(Pixel coordinate grounding data)
──────────

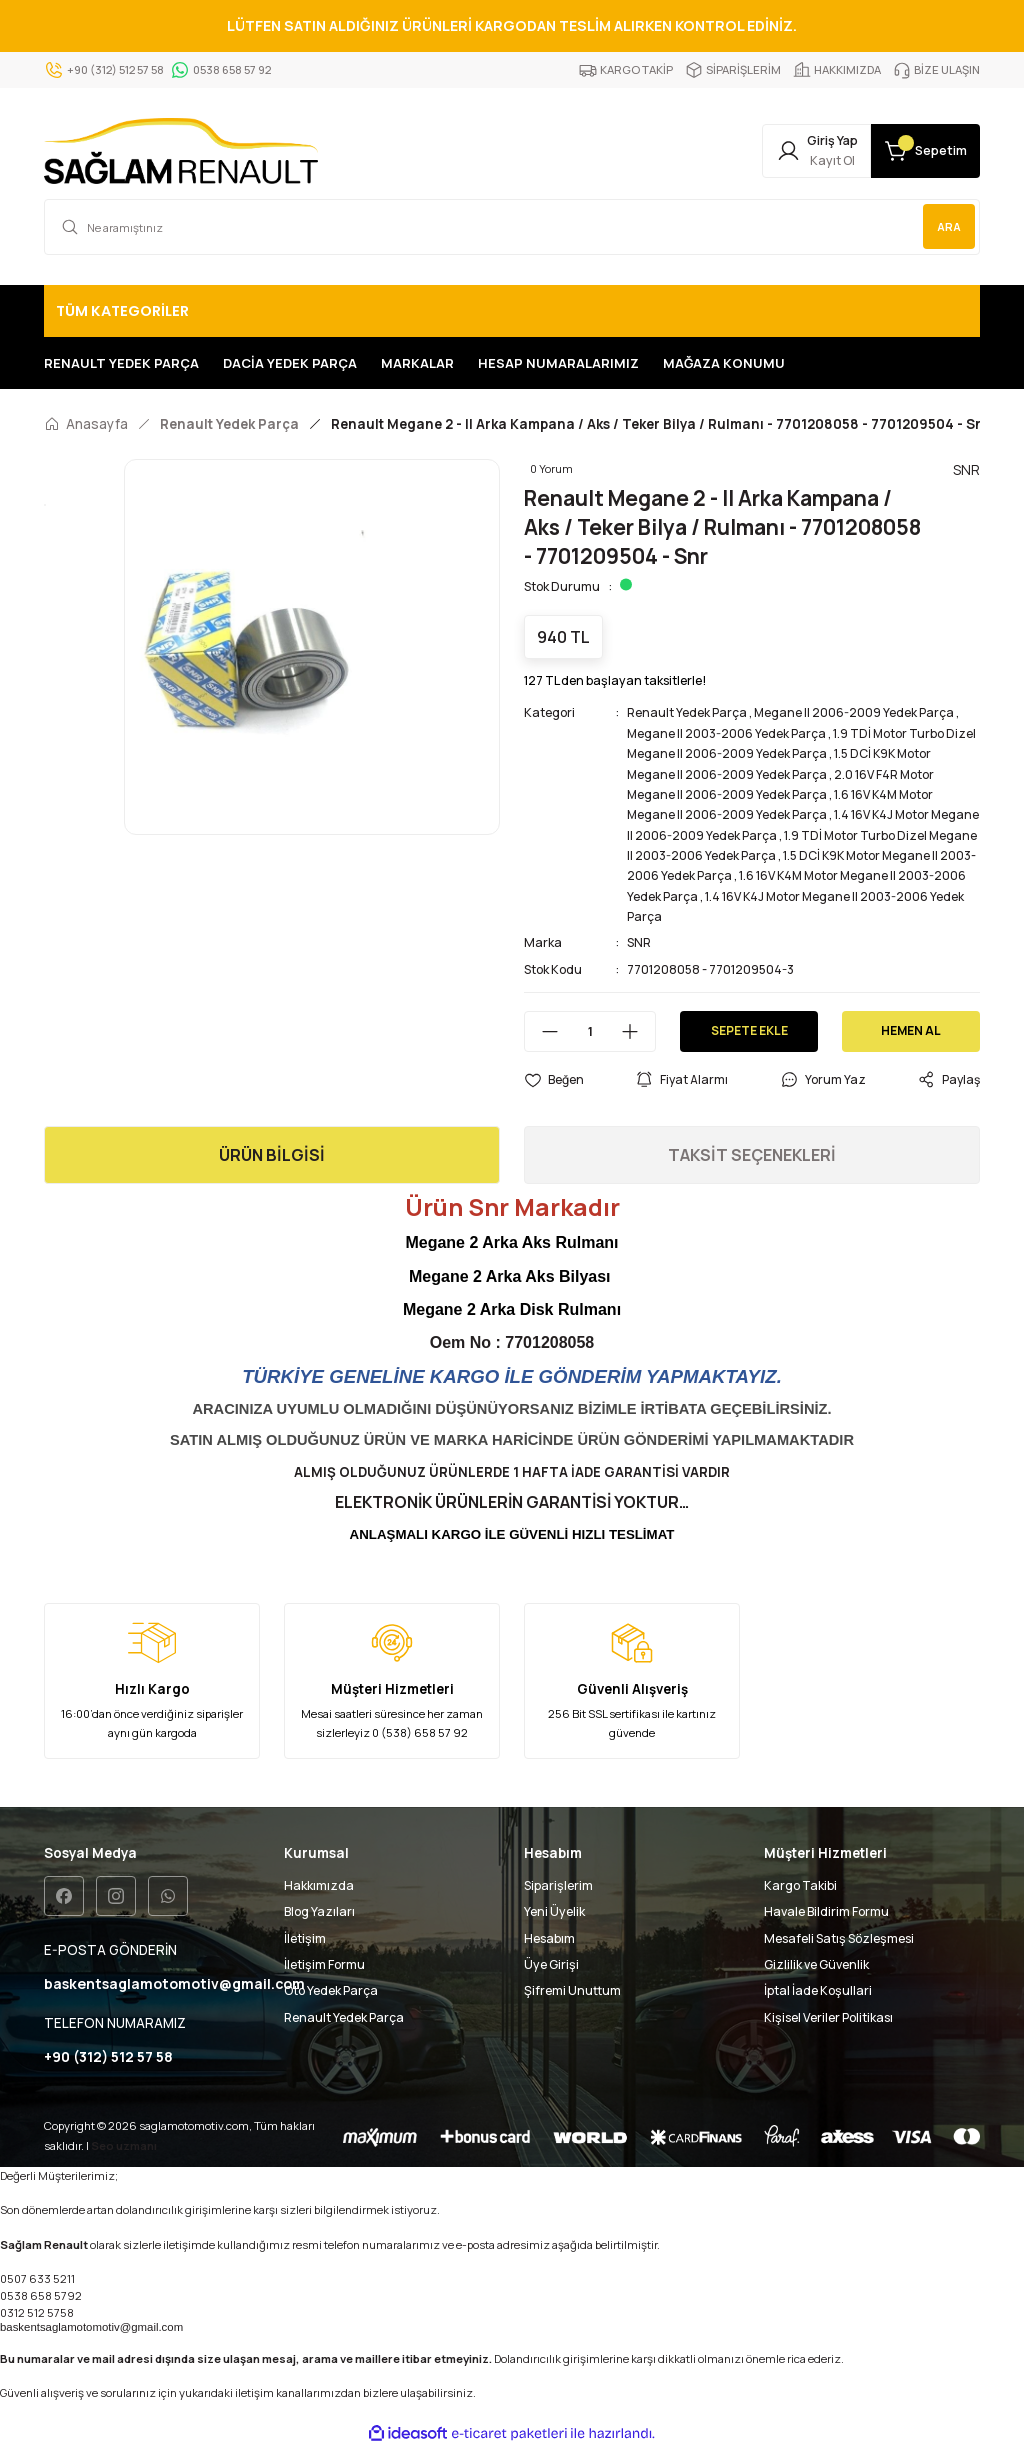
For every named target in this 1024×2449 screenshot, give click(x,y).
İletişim (305, 1938)
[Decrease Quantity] (542, 1031)
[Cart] (914, 151)
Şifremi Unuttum (572, 1990)
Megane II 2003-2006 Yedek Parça (727, 733)
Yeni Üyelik (554, 1911)
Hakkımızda (319, 1885)
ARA (947, 226)
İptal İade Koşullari (818, 1990)
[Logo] (181, 151)
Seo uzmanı (124, 2146)
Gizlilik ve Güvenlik (816, 1964)
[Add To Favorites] (554, 1080)
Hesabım (549, 1938)
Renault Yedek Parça (687, 712)
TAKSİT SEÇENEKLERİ (752, 1155)
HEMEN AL (911, 1030)
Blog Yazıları (319, 1911)
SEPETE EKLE (749, 1030)
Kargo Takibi (800, 1885)
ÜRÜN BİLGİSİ (272, 1155)
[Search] (512, 227)
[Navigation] (512, 311)
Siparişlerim (558, 1885)
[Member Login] (782, 151)
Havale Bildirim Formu (826, 1911)
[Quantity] (590, 1031)
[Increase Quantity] (638, 1031)
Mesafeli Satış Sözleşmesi (839, 1938)
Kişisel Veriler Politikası (828, 2017)
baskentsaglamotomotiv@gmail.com (91, 2328)
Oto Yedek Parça (331, 1990)
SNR (639, 942)
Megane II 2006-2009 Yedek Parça (854, 712)
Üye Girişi (551, 1964)
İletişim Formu (324, 1964)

──────────

§ **Exercise objective**:
Your task is to write out the lines from the one with "TAKSİT SEÇENEKLERİ (752, 1155)" through the end of the records, exactly and with nothing added.

§ **Response to the task**:
TAKSİT SEÇENEKLERİ (752, 1155)
HEMEN AL (911, 1030)
Blog Yazıları (319, 1911)
SEPETE EKLE (749, 1030)
Kargo Takibi (800, 1885)
ÜRÜN BİLGİSİ (272, 1155)
[Search] (512, 227)
[Navigation] (512, 311)
Siparişlerim (558, 1885)
[Member Login] (782, 151)
Havale Bildirim Formu (826, 1911)
[Quantity] (590, 1031)
[Increase Quantity] (638, 1031)
Mesafeli Satış Sözleşmesi (839, 1938)
Kişisel Veriler Politikası (828, 2017)
baskentsaglamotomotiv@gmail.com (91, 2328)
Oto Yedek Parça (331, 1990)
SNR (639, 942)
Megane II 2006-2009 Yedek Parça (854, 712)
Üye Girişi (551, 1964)
İletişim Formu (324, 1964)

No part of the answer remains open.